**WHAT THE TASK REQUIRES:** Tally how many lines in the data hold the word "unter", and give the result with no other text.

++++ INFORMATION ++++

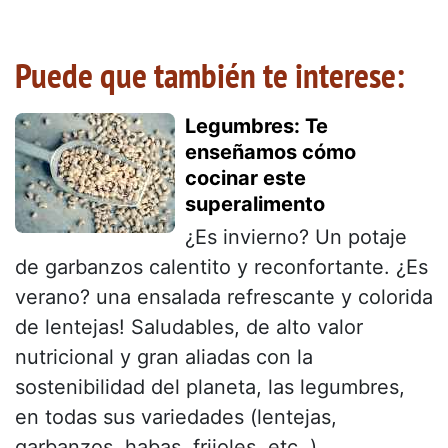
Puede que también te interese:
Legumbres: Te
enseñamos cómo
cocinar este
superalimento
¿Es invierno? Un potaje
de garbanzos calentito y reconfortante. ¿Es
verano? una ensalada refrescante y colorida
de lentejas! Saludables, de alto valor
nutricional y gran aliadas con la
sostenibilidad del planeta, las legumbres,
en todas sus variedades (lentejas,
garbanzos, habas, frijoles, etc. )...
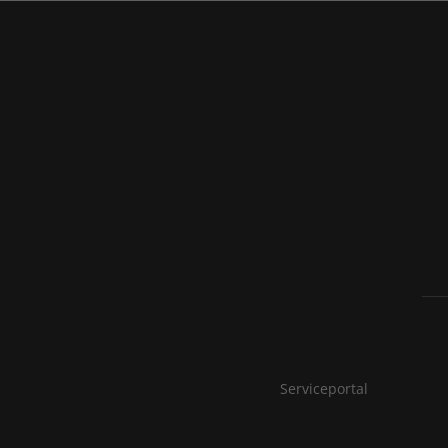
Serviceportal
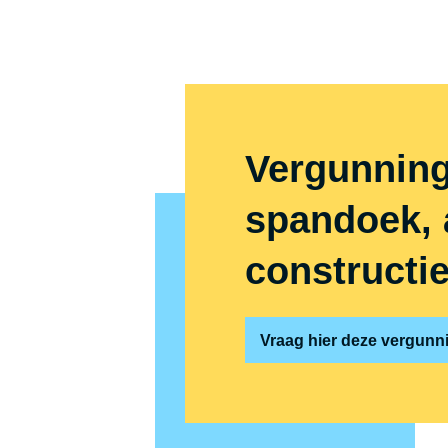
Vergunning
spandoek, a
constructi
Vraag hier deze vergunni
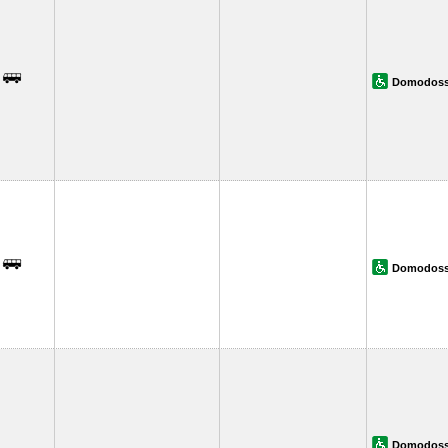
Domodoss
Domodoss
Domodoss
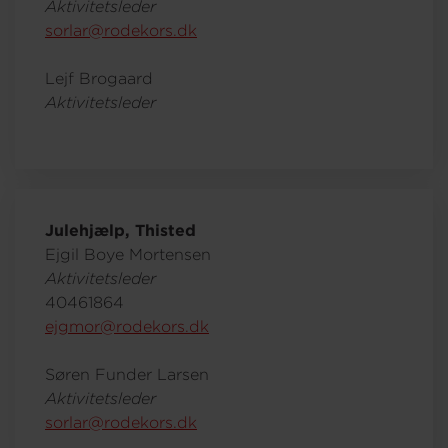
Aktivitetsleder
sorlar@rodekors.dk
Lejf Brogaard
Aktivitetsleder
Julehjælp, Thisted
Ejgil Boye Mortensen
Aktivitetsleder
40461864
ejgmor@rodekors.dk
Søren Funder Larsen
Aktivitetsleder
sorlar@rodekors.dk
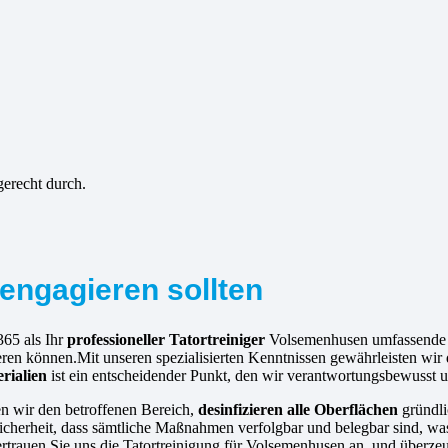
gerecht durch.
engagieren sollten
365 als Ihr
professioneller Tatortreiniger
Volsemenhusen umfassende E
ren können.Mit unseren spezialisierten Kenntnissen gewährleisten wir 
rialien
ist ein entscheidender Punkt, den wir verantwortungsbewusst 
en wir den betroffenen Bereich,
desinfizieren alle Oberflächen
gründl
herheit, dass sämtliche Maßnahmen verfolgbar und belegbar sind, was 
. Vertrauen Sie uns die Tatortreinigung für Volsemenhusen an, und über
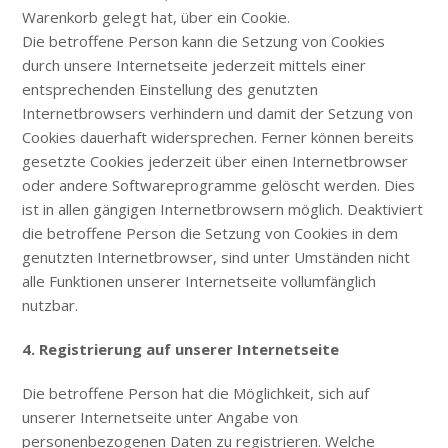
Warenkorb gelegt hat, über ein Cookie.
Die betroffene Person kann die Setzung von Cookies
durch unsere Internetseite jederzeit mittels einer
entsprechenden Einstellung des genutzten
Internetbrowsers verhindern und damit der Setzung von
Cookies dauerhaft widersprechen. Ferner können bereits
gesetzte Cookies jederzeit über einen Internetbrowser
oder andere Softwareprogramme gelöscht werden. Dies
ist in allen gängigen Internetbrowsern möglich. Deaktiviert
die betroffene Person die Setzung von Cookies in dem
genutzten Internetbrowser, sind unter Umständen nicht
alle Funktionen unserer Internetseite vollumfänglich
nutzbar.
4. Registrierung auf unserer Internetseite
Die betroffene Person hat die Möglichkeit, sich auf
unserer Internetseite unter Angabe von
personenbezogenen Daten zu registrieren. Welche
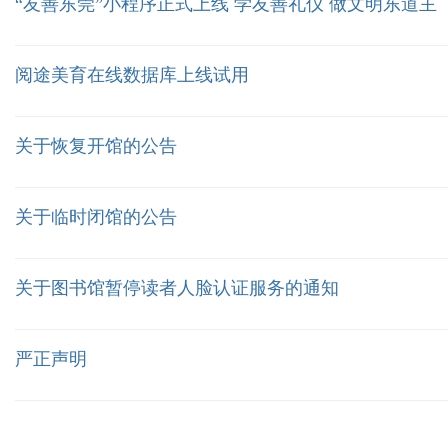
“友善东莞”小程序正式上线 学友善礼仪 做文明东道主
阅途美育在线数据库上线试用
关于恢复开馆的公告
关于临时闭馆的公告
关于图书馆暂停读者人脸认证服务的通知
严正声明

++++

**RESULT OF THIS TASK:** 2